▸ **Work item**:
Write out each line of the records that has "Special" in it.

*** Provided data Section Begins ***

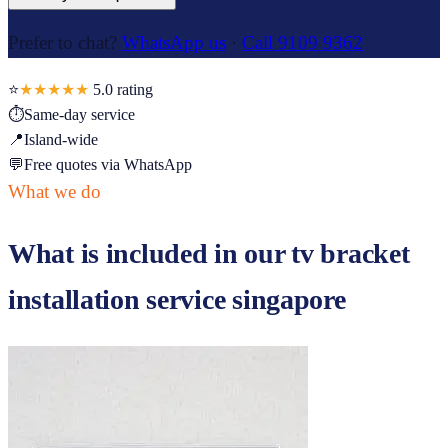
Prefer to chat?
WhatsApp us
·
Call 9109 9362
⭐
★★★★★
5.0
rating
⏱
Same-day service
📍
Island-wide
💬
Free quotes via WhatsApp
What we do
What is included in our
tv bracket
installation service singapore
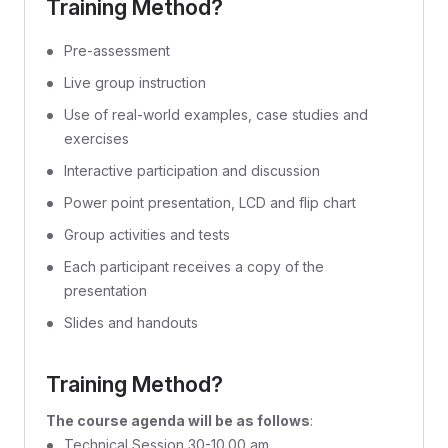
Training Method?
Pre-assessment
Live group instruction
Use of real-world examples, case studies and
exercises
Interactive participation and discussion
Power point presentation, LCD and flip chart
Group activities and tests
Each participant receives a copy of the
presentation
Slides and handouts
Training Method?
The course agenda will be as follows
:
Technical Session 30-10.00 am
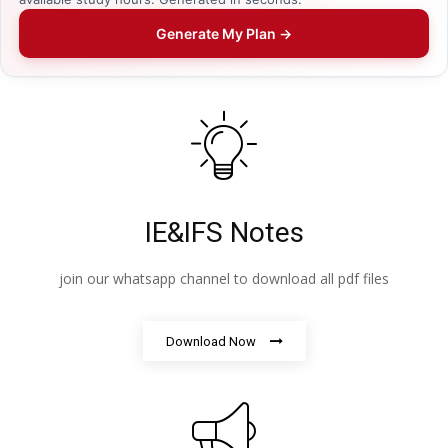
Generate My Plan →
IE&IFS Notes
join our whatsapp channel to download all pdf files
Download Now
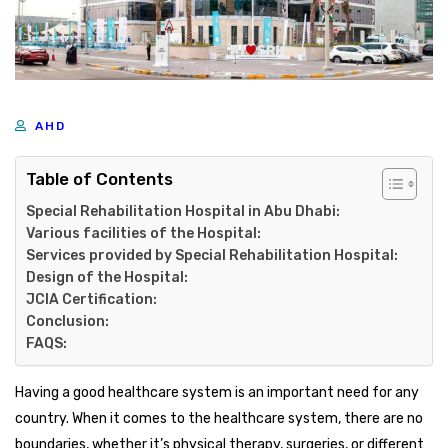
AHD
Table of Contents
Special Rehabilitation Hospital in Abu Dhabi:
Various facilities of the Hospital:
Services provided by Special Rehabilitation Hospital:
Design of the Hospital:
JCIA Certification:
Conclusion:
FAQS:
Having a good healthcare system is an important need for any
country. When it comes to the healthcare system, there are no
boundaries, whether it’s physical therapy, surgeries, or different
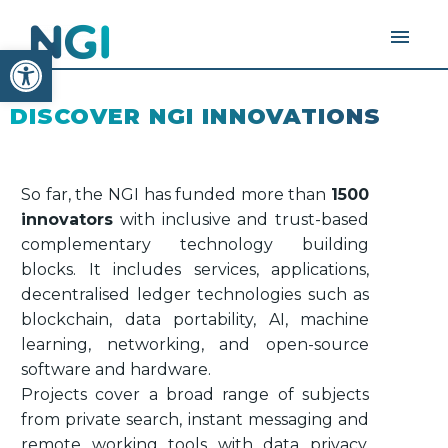
Open toolbar
DISCOVER NGI INNOVATIONS
So far, the NGI has funded more than
1500
innovators
with inclusive and trust-based
complementary technology building
blocks. It includes services, applications,
decentralised ledger technologies such as
blockchain, data portability, AI, machine
learning, networking, and open-source
software and hardware.
Projects cover a broad range of subjects
from private search, instant messaging and
remote working tools with data privacy,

*** Provided data Section Ends ***

▸ **Reply to the exercise**:
Special Rehabilitation Hospital in Abu Dhabi:
Services provided by Special Rehabilitation Hospital:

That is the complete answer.